22 July 2004


Antoun points me at the fascinating essay Superlegitimacy: passion and ecstasy of a Tokyo train driver, which talks about Japanese culture from an alienated Western perspective.
Westerners in Japan often find the things they see spectral, uncanny, plastic. This is because there's a constant sense that, despite similarities to (or simulacra of) western forms, the social organization of Japan is radically different from what we know in the west. On a superficial level, Japanese cities look like western cities, their parks like our parks, their trains like our trains, and so on. Nevertheless, this 'likeness' is an illusion. 'A train' is a western invention adopted by the Japanese in the 19th century. But when we look at, board, and ride a train in Japan it would be foolish to see it as anything like a western train. It's a set of Japanese etiquettes and assumptions travelling through space. It only looks like a train. Soon, explaining the deep otherness of the superficially familiar things he sees around him, the visitor finds himself saying things like this:

That x only looks like an x, something I know well. In fact it is a manifestation of y, something I don't.

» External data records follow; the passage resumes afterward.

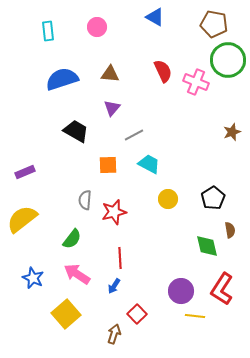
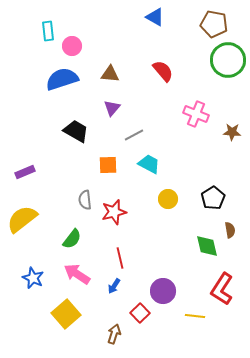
pink circle: moved 25 px left, 19 px down
red semicircle: rotated 15 degrees counterclockwise
pink cross: moved 32 px down
brown star: rotated 24 degrees clockwise
gray semicircle: rotated 12 degrees counterclockwise
red line: rotated 10 degrees counterclockwise
purple circle: moved 18 px left
red square: moved 3 px right, 1 px up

I have no idea how wise the essay really is about Japanese culture; I only know that it's consistent with what I saw in just a few short days there. And it's a good read.


Erik said...

I've seen this confusion in a lot of foreigners in Japan. It seems to stem from the inability to recongnize elements of Japanese culture in one's own culture; the mantra of "Japanese are so different," so often repeated by the Japanese themselves, occludes the vision necessary to recognize the basic similiarities.

What this writer has taken to be "Superlegitimacy" is, in fact, a deeply ingrained sense of professionalism that existed in many parts of this country up until the 1960s and which still exists in some parts of the UK. Why does the train driver intone the various announcements even when he's behind nearly soundproof glass? Because that's his job, and those are the motions of his job; to do less would be unprofessional.

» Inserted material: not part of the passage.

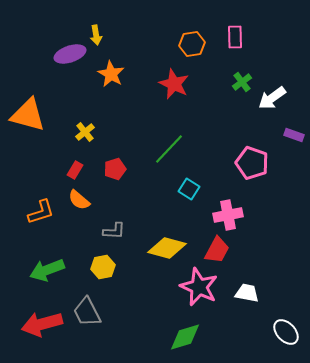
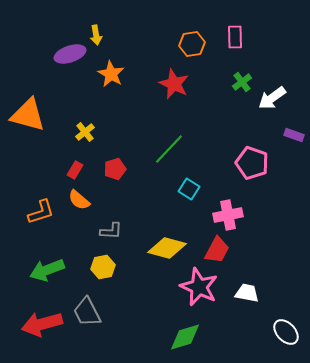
gray L-shape: moved 3 px left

An American example: Yoko and I went to have dinner at Mezzé, a somewhat expensive Mediterranean fusion restaurant on Lakeshore Avenue in Oakland. The food was fine, but the real treat was the wait-staff. They had the art of unobtrusive hovering down to a science. When we finished our drinks, they appeared at our elbows to offer us more. When we finished our soups/salads, they were immediately at hand with our entrées. Our meal was a joy because of their utter professionalism.

What's truly sad is that we were amazed to see this sort of grace and professionalism in America. In Japan, we would have simply expected it, and we would have been disturbed if we hadn't gotten it.

When Mr. Traindriver goes home at night, he does not turn on an electric train set. His wife does not call him Mr. Conductor. His kids do not ask him when the next train for Akihabara is leaving. Like so many of us, the last thing he'll want to talk about is the work he's been doing day in and day out for lo these many years. He recognizes that being a train driver is a job. Unlike so many modern Westerners, however, he takes a great deal of satisfaction from knowing that he has done his job, no matter how lowly that job is, well.

Jonathan Korman said...

Yah, that's exactly the kind of slightly-off I suspected the piece might be.

But I think, Erik, that both you and the essay are hinting at a similar point about how a rigid social order makes possible a deeply satisfying professionalism in jobs that we think of as unprestigious. In the US, with its myth of strong social mobility --- unwholesomely linked to virtue --- that satisfaction from doing a dull job well becomes impossible, and it's a sacrifice we experience both as workers and as people receiving services.